Алька резко подняла голову. И не увидела ничего, кроме бесконечного блеска. Тогда легким взмахом руки она стерла на песке только что открытую формулу счастья…

ПАП бежал по отлогому берегу океана. Был прилив, и шипящая пена настигала, почти касалась его ног.

ПАП бежал очень быстро, опережая волну.

А навстречу ему бежала светловолосая девушка.

ПАП задыхался от бега. Он не знал точно, кто она. Девушка была еще очень далеко. И он напрягал все силы, чтобы поспеть к ней раньше упругой волны…

Штурман открыл глаза, осмотрелся.

Двое мальчишек и девчонка на месте, в своих креслах. Клюют носом, трут кулаком глаза. На стенах – полотна знаменитых художников, портреты покорителей космоса и далеких планет. Ребята, наверное, утомились, забылись в коротком сне.

И он, штурман, не выдержал напряжения, на минуту сомкнул веки. Но кто же пригрезился ему? Кто эта девушка, так напоминавшая его рано умершую мать?

В иллюминаторе совсем близко штурман видел светлый круг, венчавший космическую «дыру».

ПАП упрямо тряхнул рыжей головой: прошлого ни за что не вернешь, даже в обратном течении времени. Это ясно и ребенку!

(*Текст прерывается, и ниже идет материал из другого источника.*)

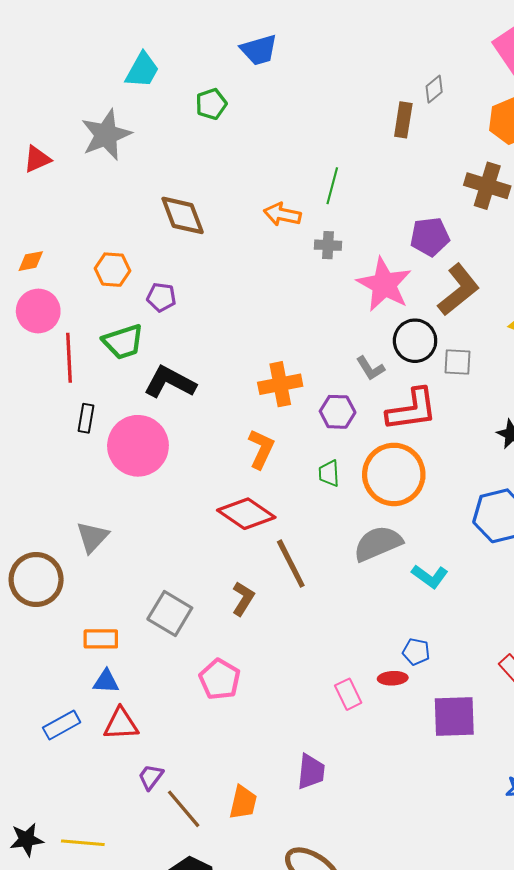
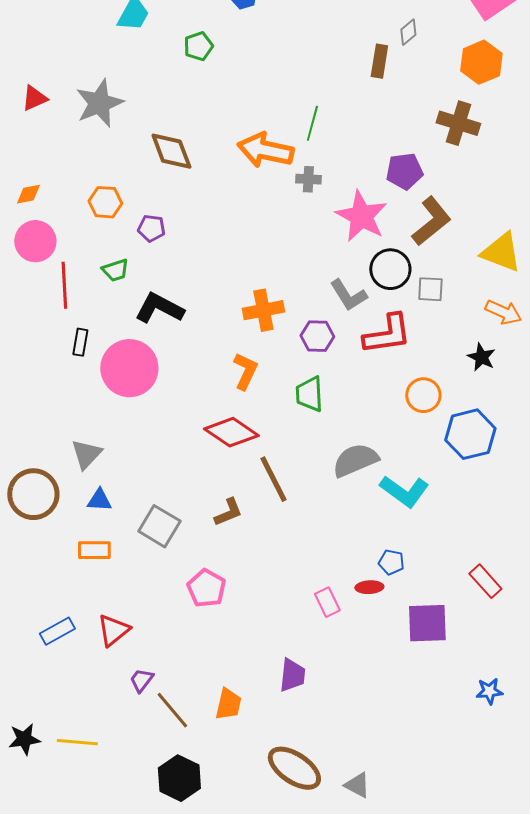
gray star: (106, 135) -> (99, 103), moved
orange arrow: (282, 214) -> (265, 150), size x1.6
green trapezoid: (123, 342) -> (115, 270), size x0.7
gray L-shape: (370, 368) -> (348, 295), size x1.4
green trapezoid: (329, 473) -> (309, 394), size x1.4
orange circle: (394, 474) -> (423, 395), moved, size x0.6
cyan L-shape: (430, 576) -> (404, 491), size x1.4
brown L-shape: (243, 599) -> (228, 512), turned 36
blue triangle: (106, 681) -> (99, 500), moved
red triangle: (121, 724) -> (113, 630), turned -36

И вдруг тишину прорезал жаркий шепот.

ПАП обернулся: кто это?

И увидел Альку.

Алло, алло, планета Земля,
Космический всем привет!
Нас разделила пространства петля —
Дорога в тысячу лет!
Алло, алло, планета Земля!
Ты стала совсем другой…
Но мы возвращаемся! Сталь корабля
Вступает с разлукой в бой!..

Глава шестнадцатая, в которой прошлое уходит безвозвратно

Король сидел у зеркала и стриг усы тупыми ножницами. Ножницы лязгали, король морщился. Он не смотрел на телеэкран: теперь на Земле, как догадался король, не осталось ни одного королевства. Даже на самом заброшенном острове.